A Chesapeake Energy Corp. subsidiary on Friday was fined $600,000 and placed on probation for two years after pleading guilty in federal court to violating the Clean Water Act (CWA) in order to build a roadway to a natural gas drilling site in northern West Virginia.

U.S. Attorney William Ihlenfeld II of the Northern District of West Virginia said Chesapeake Appalachia LLC pleaded guilty to discharging 60 tons of crushed stone and gravel into Blake Fork in Wetzel County at least three different times in December 2008. Chesapeake then spread the material in the stream to create a roadway to improve access to a drilling site.

“The defendant illegally filled at least three sensitive wetlands; in one instance, obliterating a natural waterfall,” said Environmental Protection Agency Special Agent David G. McLeod Jr., who leads the agency’s criminal enforcement program in West Virginia. “This plea agreement demonstrates that those who illegally fill in or destroy these essential natural resources will be prosecuted.”

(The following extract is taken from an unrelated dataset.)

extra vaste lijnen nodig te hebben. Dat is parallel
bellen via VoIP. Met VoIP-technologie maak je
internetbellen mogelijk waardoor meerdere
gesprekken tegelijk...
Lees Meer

Chesapeake agreed to pay a $200,000 fine for each of the three convictions and serve court-supervised probation for two years. Separate violations committed by Chesapeake in conjunction with impoundments built in Marshall and Wetzel counties are to be addressed by civil penalties and not through criminal charges, the U.S. Attorney’s office stated.

Last year the Marcellus Shale-based Chesapeake unit was temporarily barred from removing soil from an impoundment in Wetzel County (see Shale Daily, April 15, 2011). The court order followed a lawsuit filed in 2010 regarding drilling waste that apparently had been dumped in the drilling waste pit near New Martinsville, WV.

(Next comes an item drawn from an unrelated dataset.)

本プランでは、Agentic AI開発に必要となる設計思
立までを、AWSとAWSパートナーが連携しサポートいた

Unless a permit has been issued by the U.S. Army Corps of Engineers, discharges of dredged or fill material are prohibited into U.S. waters, under Section 404 of the CWA.

“Chesapeake violated the Clean Water Act when, in 2008, it selected the location for an access road to a site associated with its drilling activities, hired construction contractors to discharge and spread rock and gravel in Blake Fork in order to develop access to the Hohman Pit, and supervised and directed the work of the construction contractors,” Ihlenfeld said. “These contractors hired by Chesapeake discharged gravel from dump trucks into Blake Fork, also known as Blake Run, on at least three separate and distinct occasions.”

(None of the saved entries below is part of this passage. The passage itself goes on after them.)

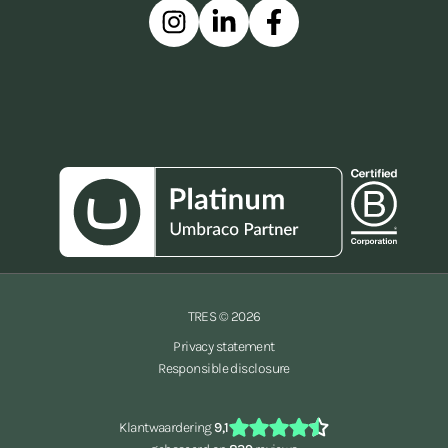
Instagram
Linkedin
Facebook
TRES © 2026
Privacy statement
Responsible disclosure
Klantwaardering
9,1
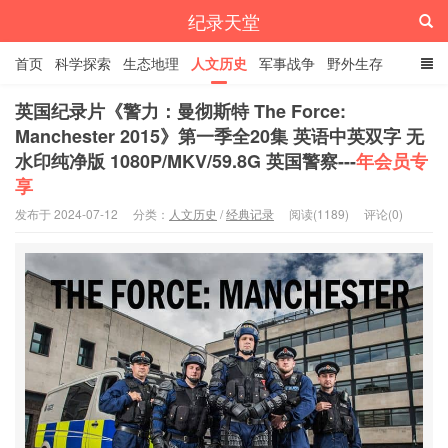
纪录天堂
首页
科学探索
生态地理
人文历史
军事战争
野外生存
经典纪录
4K纪录片
精品资源
英国纪录片《警力：曼彻斯特 The Force:
Manchester 2015》第一季全20集 英语中英双字 无
水印纯净版 1080P/MKV/59.8G 英国警察---
年会员专
享
发布于 2024-07-12
分类：
人文历史
/
经典记录
阅读(1189)
评论(0)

The contractors, who were supervised by a Chesapeake employee, “subsequently used bulldozers to spread the 60 tons of gravel in Blake Fork to develop access to the Hohman Pit in order to facilitate Marcellus Shale gas drilling activities. Chesapeake failed to obtain a Clean Water Act permit prior to this discharge.”

Chesapeake Appalachia officials confirmed the plea agreement and said in cooperation with the Corps and the EPA, they had removed the gravel under an approved restoration plan and restored the site.